*** EXERCISE MATERIALS Section Begins ***
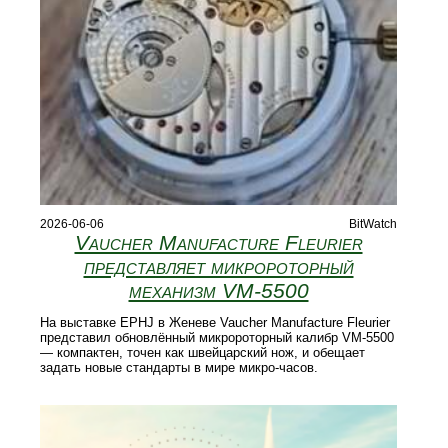
2026-06-06
BitWatch
Vaucher Manufacture Fleurier
представляет микророторный
механизм VM‑5500
На выставке EPHJ в Женеве Vaucher Manufacture Fleurier
представил обновлённый микророторный калибр VM‑5500
— компактен, точен как швейцарский нож, и обещает
задать новые стандарты в мире микро‑часов.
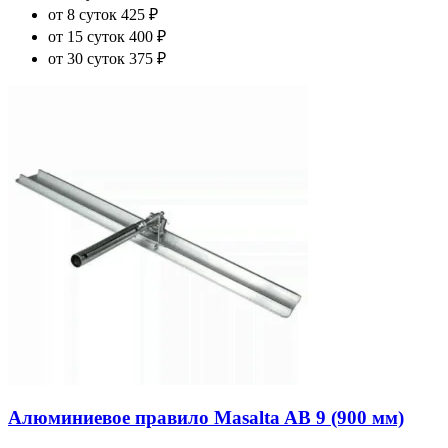
от 8 суток
425 ₽
от 15 суток
400 ₽
от 30 суток
375 ₽
Алюминиевое правило Masalta AB 9 (900 мм)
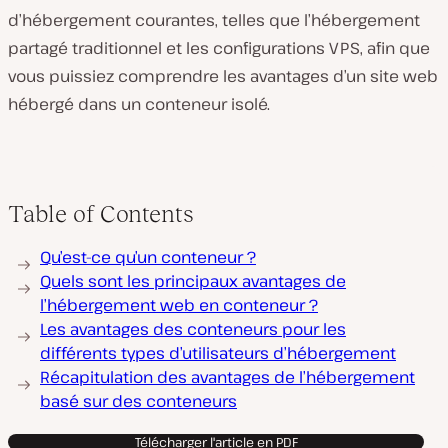
d’hébergement courantes, telles que l’hébergement
partagé traditionnel et les configurations VPS, afin que
vous puissiez comprendre les avantages d’un site web
hébergé dans un conteneur isolé.
Table of Contents
Qu’est-ce qu’un conteneur ?
Quels sont les principaux avantages de
l’hébergement web en conteneur ?
Les avantages des conteneurs pour les
différents types d’utilisateurs d’hébergement
Récapitulation des avantages de l’hébergement
basé sur des conteneurs
Télécharger l'article en PDF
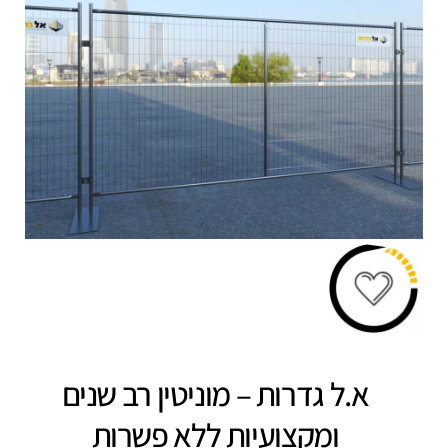
א.ל גדרות – מוניטין רב שנים
ומקצועיות ללא פשרות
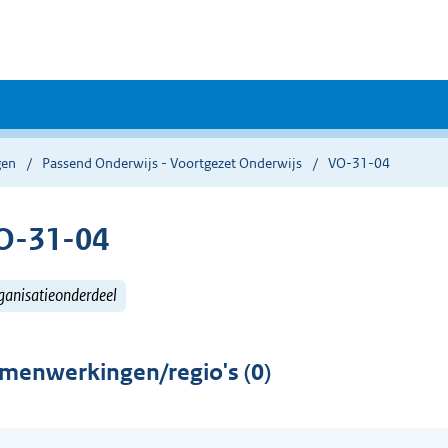
gen
Passend Onderwijs - Voortgezet Onderwijs
VO-31-04
O-31-04
ganisatieonderdeel
menwerkingen/regio's (0)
*** EXERCISE MATERIALS Section Ends ***
◆ ABOUT THIS EXERCISE
Your answer must be an exact copy of the lines from the start of the entries through the line with "ganisatieonderdeel", with no pictures.

◆ RESULT
2026-06-06
BitWatch
Vaucher Manufacture Fleurier
представляет микророторный
механизм VM‑5500
На выставке EPHJ в Женеве Vaucher Manufacture Fleurier
представил обновлённый микророторный калибр VM‑5500
— компактен, точен как швейцарский нож, и обещает
задать новые стандарты в мире микро‑часов.
от 8 суток
425 ₽
от 15 суток
400 ₽
от 30 суток
375 ₽
Алюминиевое правило Masalta AB 9 (900 мм)
d’hébergement courantes, telles que l’hébergement
partagé traditionnel et les configurations VPS, afin que
vous puissiez comprendre les avantages d’un site web
hébergé dans un conteneur isolé.
Table of Contents
Qu’est-ce qu’un conteneur ?
Quels sont les principaux avantages de
l’hébergement web en conteneur ?
Les avantages des conteneurs pour les
différents types d’utilisateurs d’hébergement
Récapitulation des avantages de l’hébergement
basé sur des conteneurs
Télécharger l'article en PDF
א.ל גדרות – מוניטין רב שנים
ומקצועיות ללא פשרות
gen
Passend Onderwijs - Voortgezet Onderwijs
VO-31-04
O-31-04
ganisatieonderdeel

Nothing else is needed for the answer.